Inflection AI, a startup that has just raised $1 billion in capital in its second round of funding and that was only founded in March 2022, is setting the new bar for how far an AI startup has to scale in terms of money, machines, and software stacks to increase the odds for competing in – much less surviving in – this Dot Cog Boom.

And it is not just raising money, it is building a massive system of its own, based on Nvidia “Hopper” H100 GPUs and Quantum 2 InfiniBand networking, that will be among the most powerful systems on Earth.

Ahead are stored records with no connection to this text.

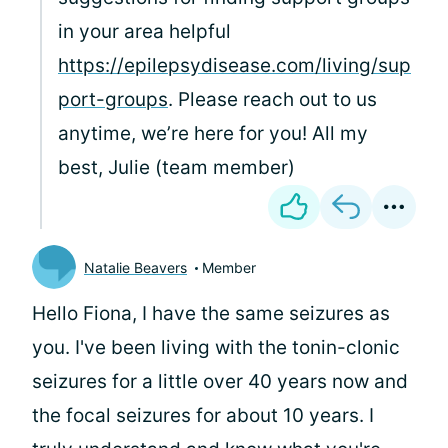
in your area helpful
https://epilepsydisease.com/living/sup
port-groups
. Please reach out to us
anytime, we’re here for you! All my
best, Julie (team member)
Natalie Beavers
Member
Hello Fiona, I have the same seizures as
you. I've been living with the tonin-clonic
seizures for a little over 40 years now and
the focal seizures for about 10 years. I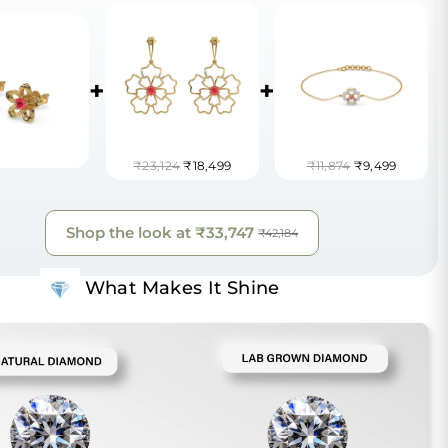
+
+
₹23,124
₹18,499
₹11,874
₹9,499
Shop the look at
₹33,747
₹42,184
What Makes It Shine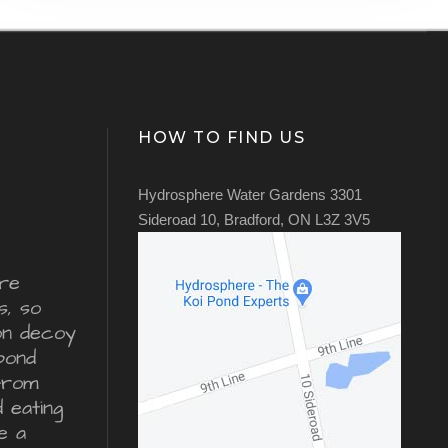
HOW TO FIND US
Hydrosphere Water Gardens 3301
Sideroad 10, Bradford, ON L3Z 3V5
re
s, so
ron decoy
pond
from
d eating
e a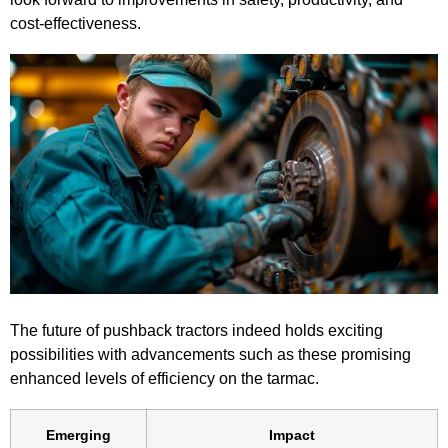
cost-effectiveness.
The future of pushback tractors indeed holds exciting
possibilities with advancements such as these promising
enhanced levels of efficiency on the tarmac.
Emerging
Impact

You better bring your A game if you want to play AI.

LinkedIn Like Crazy

Inflection AI has three famous founders and, at least according to profiles on Crunchbase, a fourth co-founder who appears to be in important companies in the AI field who was not identified on its site, just like he was not identified as one of OpenAI’s co-founders either. This person – Carlos Virella – does not have much of a vapor trail, and could be a Forrest Gump-style send-up for all we know. But the other three founders of Inflection AI – one of whom was also a co-founder of OpenAI – are revealed. These three are hooked into the Web 2.0 startup community and were a big part of the AI revolution that started a decade ago, and the combination of the two are the reason that Inflection AI has launched the personal AI service called Pi.

Reid Hoffman, who is well known as one of the co-founders of the LinkedIn corporate network, started becoming a player in Silicon Valley when online auctioneer eBay shelled out $1.5 billion to buy online payments processor PayPal in August 2002. Hoffman was on the board of directors of a company called Confinity when it was founded in December 1998 and was named executive vice president in charge of all external relations with the company in January 2000. Three months later, Confinity merged with another company called X.com. Elon Musk was a co-founder of the latter, and Peter Thiel was a co-founder of the former, and when the resulting PayPal went public in February 2002, raising $61 million and representing one of the few bright spots during the Dot Com Bust. Hence the eBay acquisition only six months later.

In January 2003, Hoffman co-founded LinkedIn and was its chairman and chief executive officer and started running its products as well as being a partner at Greylock Partners in the fall of 2009. In June 2016 Microsoft spent $26.2 billion to buy LinkedIn, and Hoffman was the controlling shareholder and made $2.84 billion himself on the deal. Hoffman is still at Greylock, but it is his personal money that is helping fund Inflection AI alongside an investment from Microsoft co-founder Bill Gates, former Sun Microsystems and Google executive Eric Schmidt, as well as Nvidia and Microsoft and a small GPU compute cloud builder called CoreWeave. Hoffman is on the board of directors of OpenAI and Microsoft, and stepped down from OpenAI back in March because of a conflict of interest with Inflection AI. It is hard to believe Hoffman will be on the Microsoft board for much longer given the tight partnership the software giant has with OpenAI, but then again, Microsoft is investing in Inflection AI as a hedge it looks like anyway. So maybe there are too many conflicts of interest and they cancel out like a double negative.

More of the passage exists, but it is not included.